» **Task to carry out**
All entries need to be written out again exactly, without their pictures.

» **Provided records**
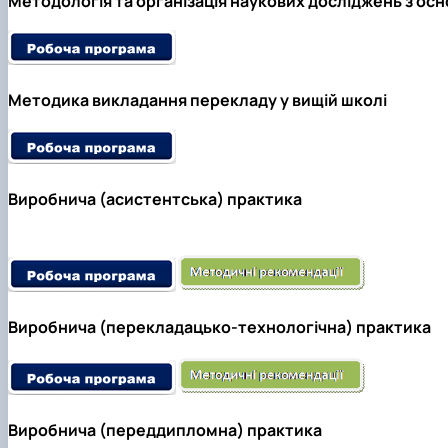
Методологія та організація наукових досліджень з ос
Методика викладання перекладу у вищій школі
Виробнича (асистентська) практика
Виробнича (перекладацько-технологічна) практика
Виробнича (переддипломна) практика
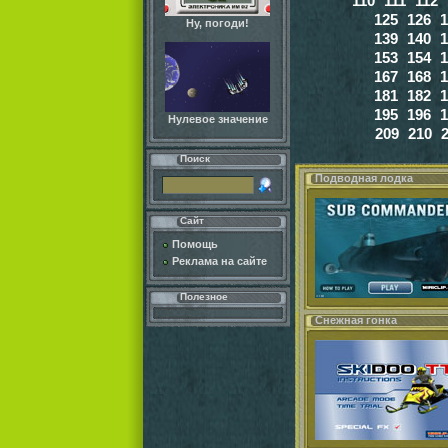
110
111
112
125
126
1
Ну, погоди!
139
140
1
153
154
1
167
168
1
181
182
1
195
196
1
Нулевое значение
209
210
Поиск
Подводная лодка
Сайт
Помощь
Реклама на сайте
Полезное
Снежная гонка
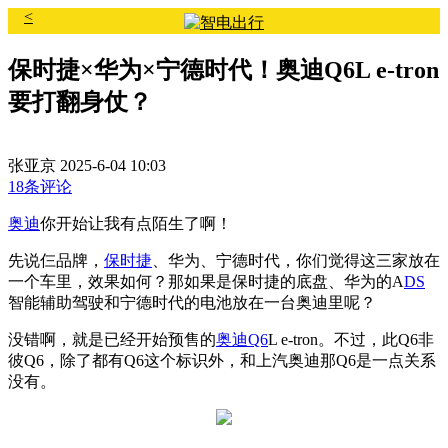
<
保时捷×华为×宁德时代！奥迪Q6L e-tron
要打翻身仗？
张亚京
2025-6-04 10:03
18条评论
奥迪
你开始让我有点陌生了啊！
先说仨品牌，
保时捷
、华为、宁德时代，你们觉得这三家放在
一个车里，效果如何？那如果是保时捷的底盘、华为的A
DS
智能辅助驾驶和宁德时代的电池放在一台奥迪里呢？
没错啊，就是已经开始预售的
奥迪Q6
L e-tron。
不过，此Q6非
彼Q6，除了都有Q6这个标识外，和上汽奥迪那Q6是一点关系
没有。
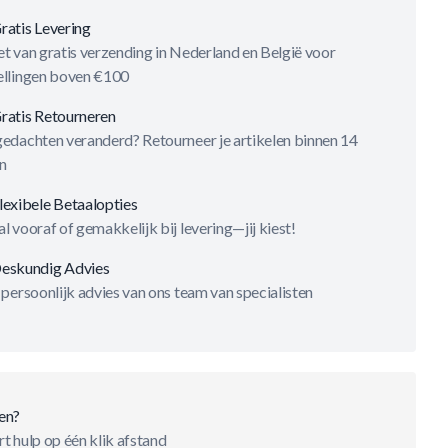
ratis Levering
t van gratis verzending in Nederland en België voor
ellingen boven €100
ratis Retourneren
gedachten veranderd? Retourneer je artikelen binnen 14
n
lexibele Betaalopties
l vooraf of gemakkelijk bij levering—jij kiest!
eskundig Advies
 persoonlijk advies van ons team van specialisten
en?
t hulp op één klik afstand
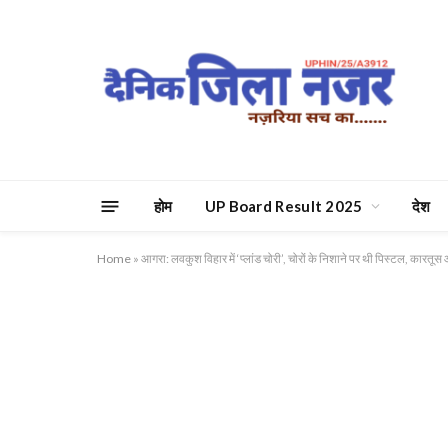
होम
UP Board Result 2025
देश
Home
»
आगरा: लवकुश विहार में ‘प्लांड चोरी’, चोरों के निशाने पर थी पिस्टल, कारतू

» **Expected answer**
Методологія та організація наукових досліджень з ос
Методика викладання перекладу у вищій школі
Виробнича (асистентська) практика
Виробнича (перекладацько-технологічна) практика
Виробнича (переддипломна) практика
110
111
112
125
126
1
Ну, погоди!
139
140
1
153
154
1
167
168
1
181
182
1
195
196
1
Нулевое значение
209
210
Поиск
Подводная лодка
Сайт
Помощь
Реклама на сайте
Полезное
Снежная гонка
<
保时捷×华为×宁德时代！奥迪Q6L e-tron
要打翻身仗？
张亚京
2025-6-04 10:03
18条评论
奥迪
你开始让我有点陌生了啊！
先说仨品牌，
保时捷
、华为、宁德时代，你们觉得这三家放在
一个车里，效果如何？那如果是保时捷的底盘、华为的A
DS
智能辅助驾驶和宁德时代的电池放在一台奥迪里呢？
没错啊，就是已经开始预售的
奥迪Q6
L e-tron。
不过，此Q6非
彼Q6，除了都有Q6这个标识外，和上汽奥迪那Q6是一点关系
没有。
ratis Levering
t van gratis verzending in Nederland en België voor
ellingen boven €100
ratis Retourneren
gedachten veranderd? Retourneer je artikelen binnen 14
n
lexibele Betaalopties
l vooraf of gemakkelijk bij levering—jij kiest!
eskundig Advies
 persoonlijk advies van ons team van specialisten
en?
t hulp op één klik afstand
होम
UP Board Result 2025
देश
Home
»
आगरा: लवकुश विहार में ‘प्लांड चोरी’, चोरों के निशाने पर थी पिस्टल, कारतू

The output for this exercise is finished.